§ **WHAT YOU SHOULD DO**: For the listing below, the answer is an exact retyping of the lines from the one with "сияние по-настоящему крупных" through the one with "今年最初の建て方を海部郡大治町で作業しています。", both included, without pictures.

*** Opening of RECORDED INFORMATION ***

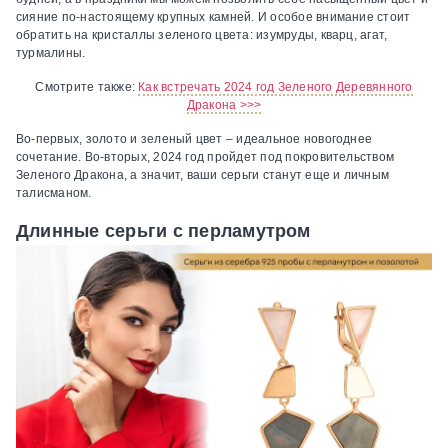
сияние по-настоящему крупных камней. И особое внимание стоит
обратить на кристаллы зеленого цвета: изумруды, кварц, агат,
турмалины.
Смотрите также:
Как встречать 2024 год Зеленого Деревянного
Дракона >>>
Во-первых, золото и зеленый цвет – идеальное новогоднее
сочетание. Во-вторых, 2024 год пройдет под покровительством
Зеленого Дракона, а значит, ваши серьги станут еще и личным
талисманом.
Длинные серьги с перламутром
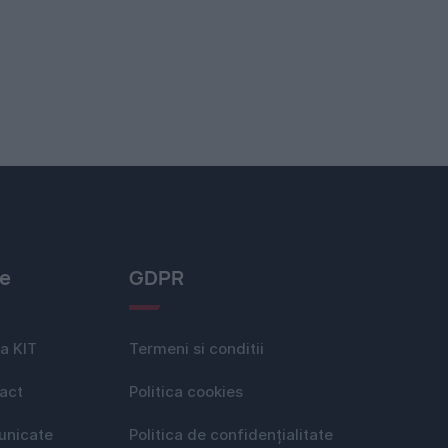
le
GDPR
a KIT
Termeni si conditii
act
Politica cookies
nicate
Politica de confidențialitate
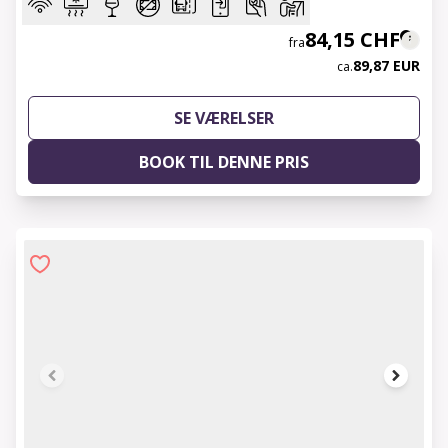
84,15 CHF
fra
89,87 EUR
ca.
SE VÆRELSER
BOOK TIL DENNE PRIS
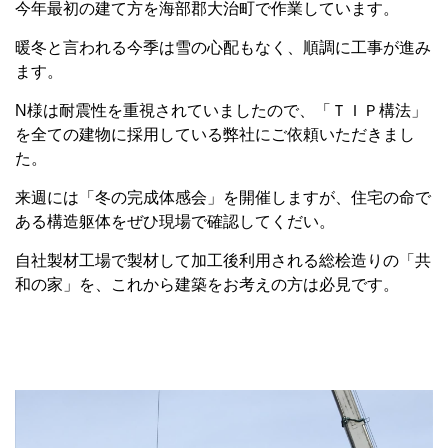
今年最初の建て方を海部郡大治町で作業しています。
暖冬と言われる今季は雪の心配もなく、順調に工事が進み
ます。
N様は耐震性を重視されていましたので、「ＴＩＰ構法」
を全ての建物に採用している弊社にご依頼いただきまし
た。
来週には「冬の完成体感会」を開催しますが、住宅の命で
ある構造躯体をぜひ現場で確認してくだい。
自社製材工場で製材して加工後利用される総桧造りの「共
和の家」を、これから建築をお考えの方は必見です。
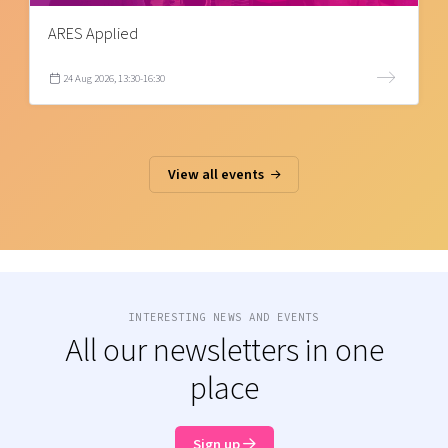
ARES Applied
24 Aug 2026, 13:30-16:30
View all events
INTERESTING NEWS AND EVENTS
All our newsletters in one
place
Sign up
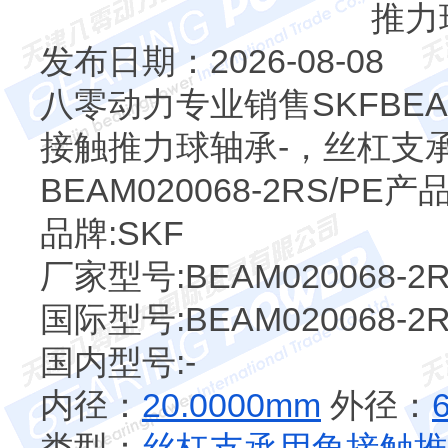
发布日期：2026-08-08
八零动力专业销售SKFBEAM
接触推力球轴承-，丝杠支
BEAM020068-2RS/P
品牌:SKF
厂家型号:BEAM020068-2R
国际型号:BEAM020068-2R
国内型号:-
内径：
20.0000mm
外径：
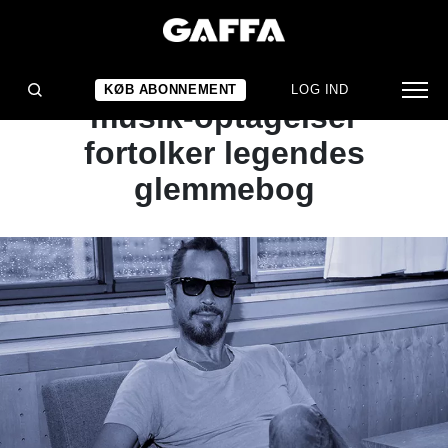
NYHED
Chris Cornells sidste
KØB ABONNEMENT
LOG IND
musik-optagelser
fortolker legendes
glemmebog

*** Close of RECORDED INFORMATION ***
*** Opening of RECORDED INFORMATION ***

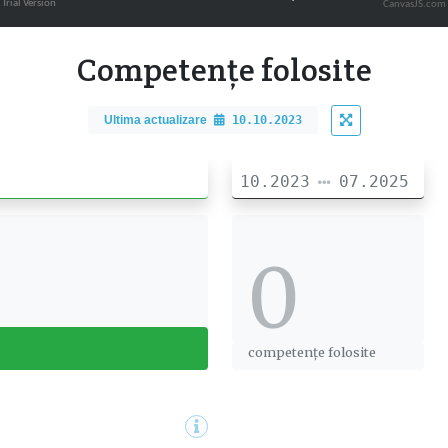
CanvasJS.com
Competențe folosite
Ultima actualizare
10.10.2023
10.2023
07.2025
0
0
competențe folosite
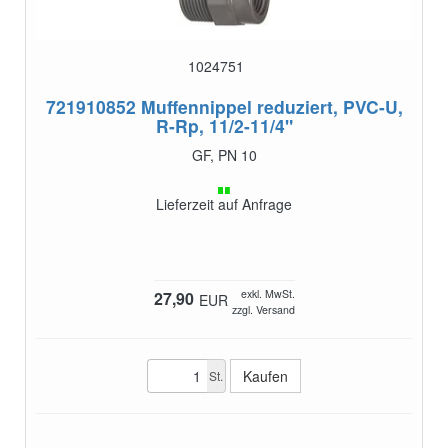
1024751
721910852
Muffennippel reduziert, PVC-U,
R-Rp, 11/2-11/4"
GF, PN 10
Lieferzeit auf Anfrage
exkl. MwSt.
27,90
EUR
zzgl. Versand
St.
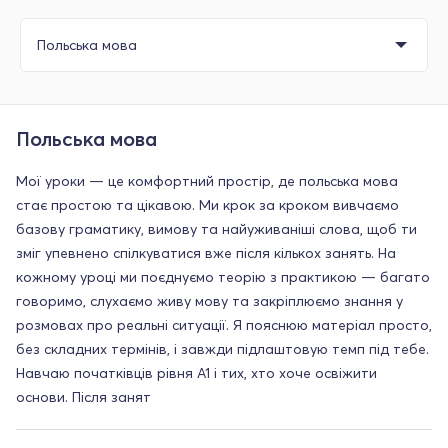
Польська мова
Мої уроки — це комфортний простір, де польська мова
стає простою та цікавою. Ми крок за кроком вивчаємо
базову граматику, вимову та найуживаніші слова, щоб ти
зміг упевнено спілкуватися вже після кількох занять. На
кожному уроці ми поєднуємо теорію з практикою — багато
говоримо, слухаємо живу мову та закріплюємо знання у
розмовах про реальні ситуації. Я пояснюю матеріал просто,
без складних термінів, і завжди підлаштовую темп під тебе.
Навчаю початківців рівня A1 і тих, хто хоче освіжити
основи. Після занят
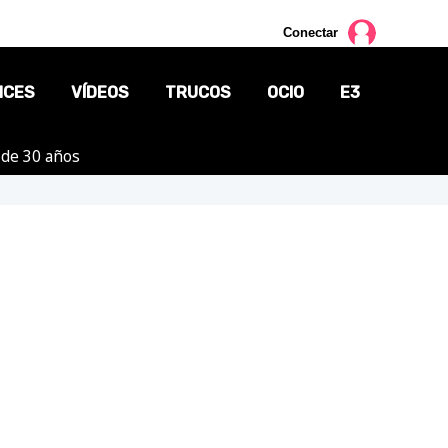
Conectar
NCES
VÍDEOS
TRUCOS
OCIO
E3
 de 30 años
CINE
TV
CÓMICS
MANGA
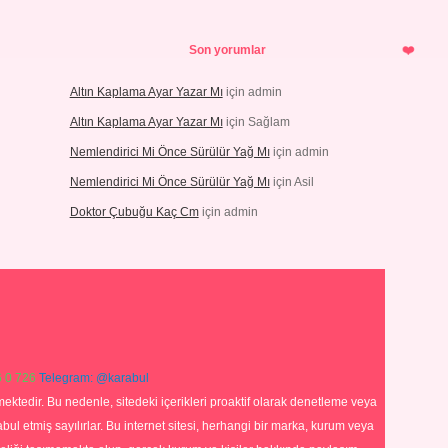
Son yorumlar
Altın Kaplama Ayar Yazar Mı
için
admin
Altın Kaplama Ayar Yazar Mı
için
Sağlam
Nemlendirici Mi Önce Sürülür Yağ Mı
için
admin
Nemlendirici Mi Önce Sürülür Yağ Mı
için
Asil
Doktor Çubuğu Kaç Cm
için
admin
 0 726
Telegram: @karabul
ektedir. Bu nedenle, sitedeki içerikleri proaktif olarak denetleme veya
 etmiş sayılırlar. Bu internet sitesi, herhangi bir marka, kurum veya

*** Close of RECORDED INFORMATION ***

§ **EXERCISE RESPONSE**:
сияние по-настоящему крупных камней. И особое внимание стоит
обратить на кристаллы зеленого цвета: изумруды, кварц, агат,
турмалины.
Смотрите также:
Как встречать 2024 год Зеленого Деревянного
Дракона >>>
Во-первых, золото и зеленый цвет – идеальное новогоднее
сочетание. Во-вторых, 2024 год пройдет под покровительством
Зеленого Дракона, а значит, ваши серьги станут еще и личным
талисманом.
Длинные серьги с перламутром
le
GDPR
a KIT
Termeni si conditii
act
Politica cookies
nicate
Politica de confidențialitate
84,15 CHF
fra
89,87 EUR
ca.
SE VÆRELSER
BOOK TIL DENNE PRIS
今年最初の建て方を海部郡大治町で作業しています。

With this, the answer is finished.